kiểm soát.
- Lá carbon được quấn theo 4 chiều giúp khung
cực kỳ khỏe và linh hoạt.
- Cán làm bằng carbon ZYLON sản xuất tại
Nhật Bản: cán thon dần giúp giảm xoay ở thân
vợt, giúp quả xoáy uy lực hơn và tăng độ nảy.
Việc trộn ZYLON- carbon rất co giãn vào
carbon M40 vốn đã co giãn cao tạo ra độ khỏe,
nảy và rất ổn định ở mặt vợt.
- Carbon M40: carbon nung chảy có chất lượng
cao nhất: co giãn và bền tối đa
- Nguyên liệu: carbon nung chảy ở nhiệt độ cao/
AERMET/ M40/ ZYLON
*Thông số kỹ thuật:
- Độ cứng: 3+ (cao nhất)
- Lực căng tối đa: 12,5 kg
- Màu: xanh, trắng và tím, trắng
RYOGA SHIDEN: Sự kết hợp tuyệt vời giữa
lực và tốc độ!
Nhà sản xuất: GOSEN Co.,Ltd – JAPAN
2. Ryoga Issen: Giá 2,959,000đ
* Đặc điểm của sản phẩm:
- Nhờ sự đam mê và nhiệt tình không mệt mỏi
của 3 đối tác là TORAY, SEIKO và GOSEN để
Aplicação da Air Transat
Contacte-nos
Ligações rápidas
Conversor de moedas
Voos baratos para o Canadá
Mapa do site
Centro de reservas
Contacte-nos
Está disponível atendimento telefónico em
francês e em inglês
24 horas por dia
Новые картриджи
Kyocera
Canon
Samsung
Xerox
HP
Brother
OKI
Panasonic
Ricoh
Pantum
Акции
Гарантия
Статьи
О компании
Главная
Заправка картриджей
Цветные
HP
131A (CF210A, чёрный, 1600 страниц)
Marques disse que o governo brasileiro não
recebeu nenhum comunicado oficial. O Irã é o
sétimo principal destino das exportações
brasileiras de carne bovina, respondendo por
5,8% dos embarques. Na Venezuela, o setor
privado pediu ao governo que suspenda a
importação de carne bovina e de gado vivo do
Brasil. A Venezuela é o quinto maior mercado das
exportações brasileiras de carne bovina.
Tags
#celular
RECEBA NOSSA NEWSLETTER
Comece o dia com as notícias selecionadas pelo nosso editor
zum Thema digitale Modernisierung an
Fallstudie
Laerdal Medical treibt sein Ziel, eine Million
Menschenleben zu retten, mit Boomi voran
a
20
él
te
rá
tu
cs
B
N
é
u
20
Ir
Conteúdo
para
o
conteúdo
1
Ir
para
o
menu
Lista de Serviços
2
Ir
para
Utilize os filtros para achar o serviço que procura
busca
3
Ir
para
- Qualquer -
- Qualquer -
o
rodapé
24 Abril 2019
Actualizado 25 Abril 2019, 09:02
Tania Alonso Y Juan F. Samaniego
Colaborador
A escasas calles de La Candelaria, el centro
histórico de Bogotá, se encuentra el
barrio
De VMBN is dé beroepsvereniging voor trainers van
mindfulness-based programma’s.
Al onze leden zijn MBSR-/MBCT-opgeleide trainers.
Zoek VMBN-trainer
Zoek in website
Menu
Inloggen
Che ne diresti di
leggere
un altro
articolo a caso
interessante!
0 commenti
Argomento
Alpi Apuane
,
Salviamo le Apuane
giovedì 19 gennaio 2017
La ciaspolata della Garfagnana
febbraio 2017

========

**ASSIGNED TASK:** In how many lines of the data does the string "khỏe" appear? Only the number should be given.

**TASK SOLUTION:** 2